I'm currently using ftplib
in Python to get some files and write them to S3.
The approach I'm using is to use with open
as shown below:
with open('file-name', 'wb') as fp:
ftp.retrbinary('filename', fp.write)
to download files from FTP server and save them in a temporary folder, then upload them to S3.
I wonder if this is the best practice, because the shortcoming about this approach is:
if files are too many&big, I can download them and upload to S3, then delete them from the temp folder, but the question is if I run this script once a day, I have to download everything again, so how can I check if a file is already been downloaded & existed in S3 so that the script will only process the new-added files in FTP?

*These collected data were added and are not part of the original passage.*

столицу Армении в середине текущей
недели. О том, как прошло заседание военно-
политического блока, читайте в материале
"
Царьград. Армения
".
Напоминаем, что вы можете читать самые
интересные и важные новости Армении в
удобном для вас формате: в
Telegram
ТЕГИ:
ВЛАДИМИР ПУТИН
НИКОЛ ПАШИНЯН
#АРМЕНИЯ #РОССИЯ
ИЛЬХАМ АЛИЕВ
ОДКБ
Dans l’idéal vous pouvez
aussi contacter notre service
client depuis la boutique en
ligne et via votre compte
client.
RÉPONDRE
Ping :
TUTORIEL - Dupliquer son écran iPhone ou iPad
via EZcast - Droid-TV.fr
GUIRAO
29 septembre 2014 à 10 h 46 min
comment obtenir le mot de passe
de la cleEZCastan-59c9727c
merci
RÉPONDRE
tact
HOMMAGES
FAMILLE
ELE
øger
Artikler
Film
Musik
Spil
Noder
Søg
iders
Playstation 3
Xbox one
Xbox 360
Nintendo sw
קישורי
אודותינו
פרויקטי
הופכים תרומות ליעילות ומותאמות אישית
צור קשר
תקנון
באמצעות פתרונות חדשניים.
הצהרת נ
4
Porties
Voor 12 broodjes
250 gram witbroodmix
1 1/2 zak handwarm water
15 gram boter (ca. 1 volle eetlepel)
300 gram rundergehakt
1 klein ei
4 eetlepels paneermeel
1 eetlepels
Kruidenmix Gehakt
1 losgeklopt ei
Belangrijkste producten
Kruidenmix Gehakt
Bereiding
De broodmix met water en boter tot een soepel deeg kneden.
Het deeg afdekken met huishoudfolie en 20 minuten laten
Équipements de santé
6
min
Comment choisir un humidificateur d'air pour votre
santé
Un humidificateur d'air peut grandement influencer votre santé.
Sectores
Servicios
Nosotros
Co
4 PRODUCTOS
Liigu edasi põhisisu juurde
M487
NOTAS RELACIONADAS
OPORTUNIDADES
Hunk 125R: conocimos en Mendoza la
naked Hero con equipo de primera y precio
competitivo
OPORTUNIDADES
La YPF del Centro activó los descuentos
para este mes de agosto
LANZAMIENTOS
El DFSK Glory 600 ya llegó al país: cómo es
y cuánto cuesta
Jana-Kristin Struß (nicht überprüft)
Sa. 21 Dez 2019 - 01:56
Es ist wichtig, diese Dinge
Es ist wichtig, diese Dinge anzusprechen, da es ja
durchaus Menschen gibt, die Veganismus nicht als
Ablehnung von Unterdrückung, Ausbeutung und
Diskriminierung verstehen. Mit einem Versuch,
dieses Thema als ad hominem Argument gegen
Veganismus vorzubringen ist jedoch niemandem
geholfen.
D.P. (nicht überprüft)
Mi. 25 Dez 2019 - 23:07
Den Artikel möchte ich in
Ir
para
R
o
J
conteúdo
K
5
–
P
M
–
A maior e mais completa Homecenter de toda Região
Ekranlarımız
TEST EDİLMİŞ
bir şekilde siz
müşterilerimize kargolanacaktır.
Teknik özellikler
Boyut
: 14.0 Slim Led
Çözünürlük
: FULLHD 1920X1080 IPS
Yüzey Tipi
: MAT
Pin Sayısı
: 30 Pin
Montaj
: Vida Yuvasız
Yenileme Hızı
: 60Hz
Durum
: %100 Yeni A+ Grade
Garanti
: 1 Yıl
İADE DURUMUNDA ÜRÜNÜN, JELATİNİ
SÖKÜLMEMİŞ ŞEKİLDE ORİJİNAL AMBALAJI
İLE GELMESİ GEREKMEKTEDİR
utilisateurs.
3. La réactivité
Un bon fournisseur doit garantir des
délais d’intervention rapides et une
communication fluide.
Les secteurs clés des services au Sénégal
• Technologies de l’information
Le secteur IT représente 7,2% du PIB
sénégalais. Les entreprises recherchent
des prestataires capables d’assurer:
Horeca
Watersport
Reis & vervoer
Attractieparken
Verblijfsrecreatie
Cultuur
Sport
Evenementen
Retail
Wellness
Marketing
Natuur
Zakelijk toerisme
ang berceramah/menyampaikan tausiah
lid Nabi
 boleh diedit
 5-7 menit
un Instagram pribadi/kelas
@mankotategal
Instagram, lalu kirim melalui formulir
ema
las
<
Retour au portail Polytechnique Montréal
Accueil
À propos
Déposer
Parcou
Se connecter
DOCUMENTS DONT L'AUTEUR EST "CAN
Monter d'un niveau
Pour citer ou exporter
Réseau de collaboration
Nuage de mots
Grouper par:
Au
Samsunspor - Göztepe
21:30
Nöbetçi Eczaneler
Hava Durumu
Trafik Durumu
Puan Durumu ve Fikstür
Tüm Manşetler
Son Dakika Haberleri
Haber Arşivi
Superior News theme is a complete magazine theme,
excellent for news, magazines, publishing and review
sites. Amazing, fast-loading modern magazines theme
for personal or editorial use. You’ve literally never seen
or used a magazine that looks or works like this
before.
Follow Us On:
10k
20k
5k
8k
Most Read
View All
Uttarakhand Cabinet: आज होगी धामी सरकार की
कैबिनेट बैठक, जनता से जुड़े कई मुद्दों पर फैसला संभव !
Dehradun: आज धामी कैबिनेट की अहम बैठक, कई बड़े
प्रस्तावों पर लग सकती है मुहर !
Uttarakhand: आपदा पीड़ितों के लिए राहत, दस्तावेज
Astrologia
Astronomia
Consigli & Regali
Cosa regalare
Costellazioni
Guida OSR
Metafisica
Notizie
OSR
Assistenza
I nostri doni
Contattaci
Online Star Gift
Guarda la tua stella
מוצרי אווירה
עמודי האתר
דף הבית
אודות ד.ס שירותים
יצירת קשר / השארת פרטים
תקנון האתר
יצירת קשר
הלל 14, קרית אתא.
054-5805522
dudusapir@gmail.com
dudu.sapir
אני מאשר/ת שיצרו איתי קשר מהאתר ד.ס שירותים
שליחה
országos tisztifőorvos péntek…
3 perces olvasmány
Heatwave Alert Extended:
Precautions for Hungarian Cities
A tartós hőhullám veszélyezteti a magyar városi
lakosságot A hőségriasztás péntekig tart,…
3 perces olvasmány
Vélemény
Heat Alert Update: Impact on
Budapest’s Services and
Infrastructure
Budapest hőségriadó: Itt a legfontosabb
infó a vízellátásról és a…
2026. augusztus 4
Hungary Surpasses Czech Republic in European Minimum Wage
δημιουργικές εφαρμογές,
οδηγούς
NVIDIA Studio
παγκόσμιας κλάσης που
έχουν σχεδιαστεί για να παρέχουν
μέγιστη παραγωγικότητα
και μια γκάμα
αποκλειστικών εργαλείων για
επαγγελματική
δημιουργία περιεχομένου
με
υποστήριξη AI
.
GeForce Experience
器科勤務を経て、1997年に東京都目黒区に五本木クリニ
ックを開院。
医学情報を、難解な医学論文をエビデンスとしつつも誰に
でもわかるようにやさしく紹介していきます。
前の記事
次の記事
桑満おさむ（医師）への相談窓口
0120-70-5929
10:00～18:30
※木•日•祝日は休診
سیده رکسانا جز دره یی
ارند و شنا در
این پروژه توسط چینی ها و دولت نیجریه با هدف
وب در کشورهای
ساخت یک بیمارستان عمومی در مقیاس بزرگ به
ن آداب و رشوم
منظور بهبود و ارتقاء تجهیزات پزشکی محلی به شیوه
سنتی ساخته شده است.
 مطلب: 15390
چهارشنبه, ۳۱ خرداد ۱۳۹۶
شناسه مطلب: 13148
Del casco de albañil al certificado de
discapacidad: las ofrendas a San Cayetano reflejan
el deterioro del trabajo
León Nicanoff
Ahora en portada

Hope this makes sense, would be great if anyone has an example or something, many thanks.
You cache the fact that you processed a given file path to persistent storage (say, a SQLite database). If the file may change after you processed it, you may be able to detect this by also caching the timestamp from FTP.dir()
and/or size FTP.size(filename)
. If that doesn't work, you also cache a checksum (say, SHA256) of the file, then you download the file again to recalculate the checksum to see if the file changed. s3 might support a conditional upload (etag) in which case you would calculate the etag of the file, then upload it with that header set ideally with an 'Expect: 100-continue' header to see if it already got the file before you try upload data.